Mais uma vez evoco o nome do Governador, nos deixa ver jogos sem precisar sair de casa, ele que com dezessete anos fez o gol que deu o título mundial de juniores para o Foot Ball, louvado seja!

Insânia - parte 3


Roger G. suspirou, coçou o tornozelo que estava envolto em uma espécie de sebo, resultado da pele morta que se acumulara devido a falta de banho e ao suor, sentiu-se contente por ter ferido a inimiga, tomou mais um gole de vinho, já não sentia o corpo unamente, parecia que seus órgãos internos estavam espalhados pela sala, os sentia frios e sujos, e o cérebro flutuava fora da caixa craniana, doendo! Voltou a ouvir barulho, achava que eram elas voltando, o barulho parou e G. exprimiu toda a sua insatisfação em relação a suas novas inquilinas. Malditas baratas!
Baratas são seres detestáveis, é provavel que detestamo-as mais ainda pois sabemos que são as últimas sobreviventes que ficariam após uma catástrofe nuclear, era ruim pensar que nós evolumanos não resistiríamos a isso enquanto que essas maledicências de multipatas sobreviveriam, no lixo em que se reproduzem é quase incrível acreditar que sejam tão resistentes, se alimentam de sobras, esgueiram-se pelas casas a noite, é repugnante pensar que elas caminham por cima de tudo e que depois nós usamos essas coisas que elas pisoteiam, sera que naftalina ainda resolve?

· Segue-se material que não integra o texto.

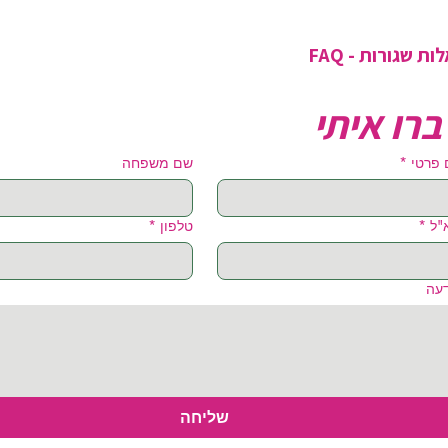
ת שגורות - FAQ
ברו איתי
פרטי
*
שם משפחה
"ל
*
טלפון
*
עה
שליחה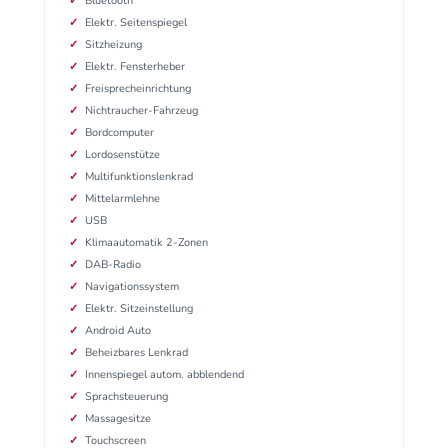
Bluetooth
Elektr. Seitenspiegel
Sitzheizung
Elektr. Fensterheber
Freisprecheinrichtung
Nichtraucher-Fahrzeug
Bordcomputer
Lordosenstütze
Multifunktionslenkrad
Mittelarmlehne
USB
Klimaautomatik 2-Zonen
DAB-Radio
Navigationssystem
Elektr. Sitzeinstellung
Android Auto
Beheizbares Lenkrad
Innenspiegel autom. abblendend
Sprachsteuerung
Massagesitze
Touchscreen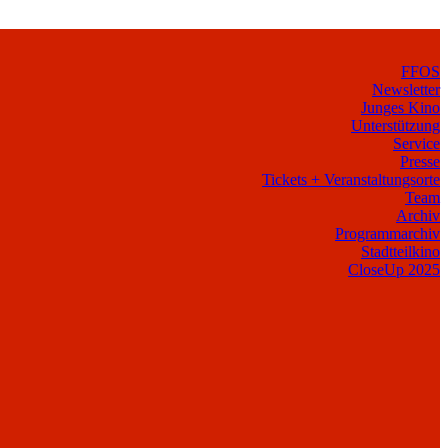
FFOS
Newsletter
Junges Kino
Unterstützung
Service
Presse
Tickets + Veranstaltungsorte
Team
Archiv
Programmarchiv
Stadtteilkino
CloseUp 2025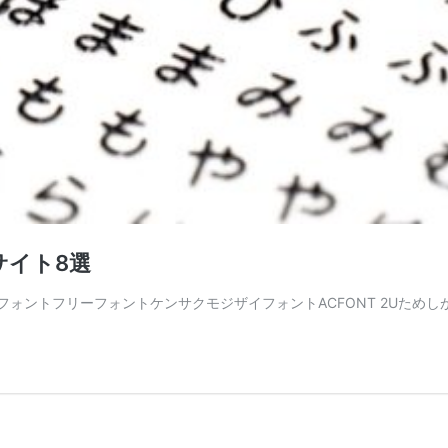
サイト8選
いフォントフリーフォントケンサクモジザイフォントACFONT 2Uためし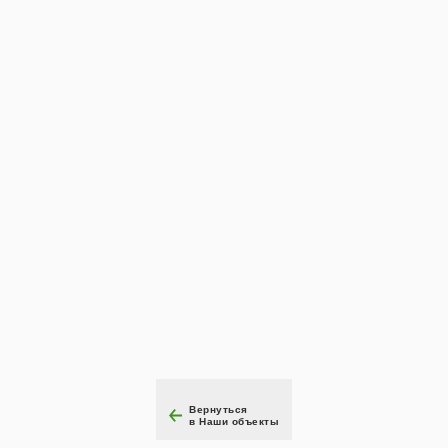
Вернуться
в Наши объекты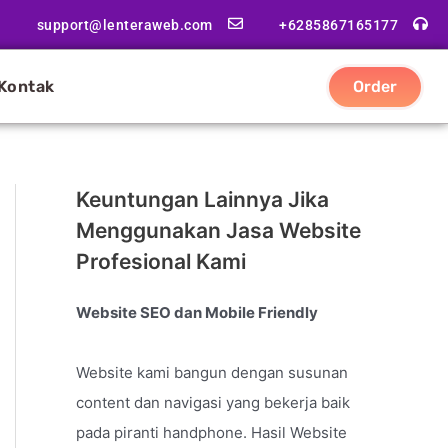
support@lenteraweb.com
+6285867165177
Kontak
Order
Keuntungan Lainnya Jika
Menggunakan Jasa Website
Profesional Kami
Website SEO dan Mobile Friendly
Website kami bangun dengan susunan
content dan navigasi yang bekerja baik
pada piranti handphone. Hasil Website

o que importava agora a droga da naftalina? Seus antepassados eram caçadores, e era assim que acabaria com elas, por meio de uma caçada, uma guerra de nervos, os mais fracos sucumbiriam primeiro, tinha certeza que não seria ele o primeiro. Não desta vez, sempre fora o mais fraco do grupo de escola e do de amigos, era sempre ele que cansava primeiro, era sempre ele o primeiro a ir dormir, mas as baratas não seriam páreo para ele, elas haviam ido enmora, mas ele as esperaria, sabia que era só questão de tempo até que sentissem fome e voltassem para se confrontar com ele.